Viele Menschen verbinden vegane Ernährung vor allem mit Verzicht, sind von aufwändigen, zeitraubenden Rezepten abgeschreckt. Wie war das bei Ihnen?

Ich habe den Vorteil, dass ich gut kochen kann. Attilas Rezepte fand ich zuerst auch zu kompliziert - mittlerweile habe ich das Buch von vorn bis hinten durchgekocht. Ich bin auch kein Mensch, der länger als zehn oder zwölf Minuten in der Küche stehen mag. Ich war lange in Asien unterwegs und habe mir in der Anfangszeit vor allem viel Reis und Gemüsepfannen gemacht oder Salate gegessen. Ich arbeite überhaupt nicht mit Tofu oder anderen Ersatzprodukten. Man kann so viel machen, wenn man einfach mal mit offenen Augen durch die Gemüseabteilung im Supermarkt geht. Vegane Ernährung an sich ist überhaupt nicht kompliziert - das Problem für viele Menschen ist natürlich, dass sie nicht gelernt haben, zu kochen!

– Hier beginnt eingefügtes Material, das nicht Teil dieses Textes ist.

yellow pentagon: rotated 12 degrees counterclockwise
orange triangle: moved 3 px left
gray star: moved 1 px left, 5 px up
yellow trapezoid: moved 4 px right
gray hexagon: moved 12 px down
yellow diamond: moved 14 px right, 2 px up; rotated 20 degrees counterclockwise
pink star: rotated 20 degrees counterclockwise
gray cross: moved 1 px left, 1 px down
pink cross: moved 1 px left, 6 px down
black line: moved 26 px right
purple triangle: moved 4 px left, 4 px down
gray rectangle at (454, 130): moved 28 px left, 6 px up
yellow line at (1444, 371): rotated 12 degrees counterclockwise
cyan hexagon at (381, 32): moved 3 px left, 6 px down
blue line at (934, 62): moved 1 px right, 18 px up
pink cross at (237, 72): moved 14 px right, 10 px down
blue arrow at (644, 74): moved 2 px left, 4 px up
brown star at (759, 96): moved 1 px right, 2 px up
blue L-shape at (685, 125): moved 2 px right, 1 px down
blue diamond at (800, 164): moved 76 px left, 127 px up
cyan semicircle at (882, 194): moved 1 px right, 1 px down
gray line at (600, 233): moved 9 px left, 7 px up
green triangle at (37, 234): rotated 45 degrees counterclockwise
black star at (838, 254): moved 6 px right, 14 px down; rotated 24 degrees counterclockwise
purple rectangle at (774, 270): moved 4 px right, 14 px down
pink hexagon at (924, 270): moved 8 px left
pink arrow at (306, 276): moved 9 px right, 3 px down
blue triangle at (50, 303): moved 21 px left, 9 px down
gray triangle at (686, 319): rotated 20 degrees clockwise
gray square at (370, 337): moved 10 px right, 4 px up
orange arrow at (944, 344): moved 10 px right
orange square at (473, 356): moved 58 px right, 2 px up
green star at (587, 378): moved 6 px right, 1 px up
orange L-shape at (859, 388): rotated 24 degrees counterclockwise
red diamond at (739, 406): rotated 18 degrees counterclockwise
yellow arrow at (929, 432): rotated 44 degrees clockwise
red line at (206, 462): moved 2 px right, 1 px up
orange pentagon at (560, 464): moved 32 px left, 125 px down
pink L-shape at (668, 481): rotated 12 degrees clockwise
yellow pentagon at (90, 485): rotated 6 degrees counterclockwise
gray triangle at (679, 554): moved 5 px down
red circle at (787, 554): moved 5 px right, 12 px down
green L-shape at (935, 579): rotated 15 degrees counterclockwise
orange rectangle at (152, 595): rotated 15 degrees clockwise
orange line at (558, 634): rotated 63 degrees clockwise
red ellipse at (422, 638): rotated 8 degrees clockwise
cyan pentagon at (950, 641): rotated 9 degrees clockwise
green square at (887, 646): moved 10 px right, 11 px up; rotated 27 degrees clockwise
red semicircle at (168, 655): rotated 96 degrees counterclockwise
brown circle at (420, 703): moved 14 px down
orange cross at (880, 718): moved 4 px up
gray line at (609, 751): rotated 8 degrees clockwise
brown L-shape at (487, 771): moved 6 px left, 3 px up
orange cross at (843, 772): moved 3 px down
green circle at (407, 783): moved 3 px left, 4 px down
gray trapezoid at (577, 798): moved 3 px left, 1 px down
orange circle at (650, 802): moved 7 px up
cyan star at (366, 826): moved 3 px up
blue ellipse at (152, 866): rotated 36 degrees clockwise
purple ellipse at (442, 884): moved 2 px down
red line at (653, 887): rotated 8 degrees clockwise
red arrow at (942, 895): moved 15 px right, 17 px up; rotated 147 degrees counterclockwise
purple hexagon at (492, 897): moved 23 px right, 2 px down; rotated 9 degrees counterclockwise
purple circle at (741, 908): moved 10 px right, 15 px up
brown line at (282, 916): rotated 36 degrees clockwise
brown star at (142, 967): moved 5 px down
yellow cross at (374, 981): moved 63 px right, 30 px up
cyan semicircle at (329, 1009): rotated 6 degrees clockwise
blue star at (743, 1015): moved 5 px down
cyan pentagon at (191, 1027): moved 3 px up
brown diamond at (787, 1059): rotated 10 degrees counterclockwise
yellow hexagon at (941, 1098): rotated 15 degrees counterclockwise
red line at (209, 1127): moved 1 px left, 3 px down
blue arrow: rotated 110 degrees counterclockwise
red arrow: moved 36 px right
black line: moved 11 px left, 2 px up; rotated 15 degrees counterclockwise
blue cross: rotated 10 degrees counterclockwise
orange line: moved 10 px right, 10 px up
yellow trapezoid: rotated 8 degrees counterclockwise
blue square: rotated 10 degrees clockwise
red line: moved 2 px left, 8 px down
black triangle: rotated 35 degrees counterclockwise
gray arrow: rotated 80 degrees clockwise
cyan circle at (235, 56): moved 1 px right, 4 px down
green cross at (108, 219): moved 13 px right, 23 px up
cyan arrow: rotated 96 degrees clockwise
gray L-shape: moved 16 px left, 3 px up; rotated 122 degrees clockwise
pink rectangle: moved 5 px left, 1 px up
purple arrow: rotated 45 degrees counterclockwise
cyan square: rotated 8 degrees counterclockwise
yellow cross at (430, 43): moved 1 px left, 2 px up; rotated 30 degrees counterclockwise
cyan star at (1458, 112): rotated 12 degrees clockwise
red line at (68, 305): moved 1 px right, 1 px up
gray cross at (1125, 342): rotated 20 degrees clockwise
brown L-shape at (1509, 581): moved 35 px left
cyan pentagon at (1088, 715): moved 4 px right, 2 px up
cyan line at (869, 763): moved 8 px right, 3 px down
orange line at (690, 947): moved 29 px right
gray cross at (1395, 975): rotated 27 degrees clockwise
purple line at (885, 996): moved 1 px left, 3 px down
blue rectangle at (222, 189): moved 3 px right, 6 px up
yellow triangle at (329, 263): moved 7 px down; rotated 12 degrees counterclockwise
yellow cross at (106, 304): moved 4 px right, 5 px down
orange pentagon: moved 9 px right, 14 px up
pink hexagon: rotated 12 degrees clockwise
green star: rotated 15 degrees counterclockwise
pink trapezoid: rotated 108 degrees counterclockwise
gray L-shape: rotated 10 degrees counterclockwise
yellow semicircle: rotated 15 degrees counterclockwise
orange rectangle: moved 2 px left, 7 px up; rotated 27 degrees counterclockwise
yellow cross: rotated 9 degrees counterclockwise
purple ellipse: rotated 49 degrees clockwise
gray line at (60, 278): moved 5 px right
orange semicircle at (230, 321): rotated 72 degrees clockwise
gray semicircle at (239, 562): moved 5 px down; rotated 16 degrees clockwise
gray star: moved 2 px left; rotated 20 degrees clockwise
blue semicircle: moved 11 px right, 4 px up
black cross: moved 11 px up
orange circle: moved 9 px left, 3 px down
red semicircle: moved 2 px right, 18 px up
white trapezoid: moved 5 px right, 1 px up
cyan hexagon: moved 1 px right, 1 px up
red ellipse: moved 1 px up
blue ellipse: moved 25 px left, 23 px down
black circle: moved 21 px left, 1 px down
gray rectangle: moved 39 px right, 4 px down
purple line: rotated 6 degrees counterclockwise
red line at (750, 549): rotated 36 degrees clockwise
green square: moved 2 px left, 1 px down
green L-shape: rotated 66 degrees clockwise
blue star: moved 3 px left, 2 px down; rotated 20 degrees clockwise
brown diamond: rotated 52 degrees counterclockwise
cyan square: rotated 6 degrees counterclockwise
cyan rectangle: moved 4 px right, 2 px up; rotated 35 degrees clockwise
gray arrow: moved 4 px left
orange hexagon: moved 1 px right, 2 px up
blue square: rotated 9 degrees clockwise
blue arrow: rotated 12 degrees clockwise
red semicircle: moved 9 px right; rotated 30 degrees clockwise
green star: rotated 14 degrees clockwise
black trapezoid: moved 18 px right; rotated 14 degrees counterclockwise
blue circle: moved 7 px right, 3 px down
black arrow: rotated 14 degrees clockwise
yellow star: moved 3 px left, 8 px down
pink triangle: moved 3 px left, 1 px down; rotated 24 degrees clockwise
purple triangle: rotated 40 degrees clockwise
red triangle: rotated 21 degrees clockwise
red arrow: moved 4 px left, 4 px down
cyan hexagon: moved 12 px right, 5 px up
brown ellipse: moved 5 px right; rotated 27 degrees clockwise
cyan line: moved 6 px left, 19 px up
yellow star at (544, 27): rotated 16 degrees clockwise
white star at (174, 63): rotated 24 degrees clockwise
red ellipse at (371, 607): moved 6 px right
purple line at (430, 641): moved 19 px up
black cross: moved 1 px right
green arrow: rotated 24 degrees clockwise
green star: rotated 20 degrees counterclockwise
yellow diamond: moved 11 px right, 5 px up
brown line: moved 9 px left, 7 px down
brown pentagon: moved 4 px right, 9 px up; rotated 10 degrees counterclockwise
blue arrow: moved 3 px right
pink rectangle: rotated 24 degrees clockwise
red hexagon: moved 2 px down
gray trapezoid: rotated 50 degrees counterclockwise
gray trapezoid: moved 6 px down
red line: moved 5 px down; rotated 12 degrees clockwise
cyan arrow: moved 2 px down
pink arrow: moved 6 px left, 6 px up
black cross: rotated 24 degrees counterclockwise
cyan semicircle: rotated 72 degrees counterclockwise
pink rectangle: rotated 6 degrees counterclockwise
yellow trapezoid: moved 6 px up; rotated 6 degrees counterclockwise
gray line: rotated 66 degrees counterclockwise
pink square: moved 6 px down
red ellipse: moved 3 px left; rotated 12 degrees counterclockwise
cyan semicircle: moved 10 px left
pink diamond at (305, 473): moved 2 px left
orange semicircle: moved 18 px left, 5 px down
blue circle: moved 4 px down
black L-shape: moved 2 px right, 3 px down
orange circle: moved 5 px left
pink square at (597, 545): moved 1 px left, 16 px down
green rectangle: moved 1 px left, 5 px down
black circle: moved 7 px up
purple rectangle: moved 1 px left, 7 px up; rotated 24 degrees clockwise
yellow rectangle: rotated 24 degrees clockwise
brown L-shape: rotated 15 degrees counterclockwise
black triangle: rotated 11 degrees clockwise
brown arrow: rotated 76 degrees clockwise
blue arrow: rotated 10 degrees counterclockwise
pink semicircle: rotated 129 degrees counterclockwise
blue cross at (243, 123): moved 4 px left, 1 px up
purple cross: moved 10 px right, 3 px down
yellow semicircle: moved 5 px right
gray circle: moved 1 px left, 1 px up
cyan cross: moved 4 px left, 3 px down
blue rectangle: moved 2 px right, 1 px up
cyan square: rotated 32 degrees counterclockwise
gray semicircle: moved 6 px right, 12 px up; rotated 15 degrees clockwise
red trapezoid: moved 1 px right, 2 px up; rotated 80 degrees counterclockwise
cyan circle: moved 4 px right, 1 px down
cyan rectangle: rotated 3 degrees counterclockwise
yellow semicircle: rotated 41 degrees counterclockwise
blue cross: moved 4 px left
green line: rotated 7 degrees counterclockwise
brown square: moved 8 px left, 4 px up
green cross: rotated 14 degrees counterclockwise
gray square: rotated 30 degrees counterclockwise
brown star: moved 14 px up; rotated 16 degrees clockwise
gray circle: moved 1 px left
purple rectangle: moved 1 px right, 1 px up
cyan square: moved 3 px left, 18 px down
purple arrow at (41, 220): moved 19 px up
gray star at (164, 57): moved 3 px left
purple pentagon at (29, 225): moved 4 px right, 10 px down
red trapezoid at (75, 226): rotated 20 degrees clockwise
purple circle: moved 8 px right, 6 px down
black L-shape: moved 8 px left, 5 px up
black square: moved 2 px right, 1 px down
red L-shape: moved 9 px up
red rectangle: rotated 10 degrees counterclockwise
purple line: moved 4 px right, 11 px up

Alternative Ernährungsformen

Was sagen Sie zu dem weitverbreiteten Glauben, Veganismus sei genussfeindlich?

Vegane Ernährung ist einfach anders. Ich mache mir dann halt eine zerquetschte Avocado aufs Brot oder mache meinen Bohnensalat mit Tomaten und Zwiebeln an. Da braucht man einfach Mut zum Experimentieren. Man isst bewusster, langsamer und konzentrierter. Man muss bei einer pflanzlichen Kost natürlich total viel kauen, vielleicht sind Veganer deshalb schlanker (lacht). Das bedeutet auch eine Entschleunigung und einen bewussten Genuss.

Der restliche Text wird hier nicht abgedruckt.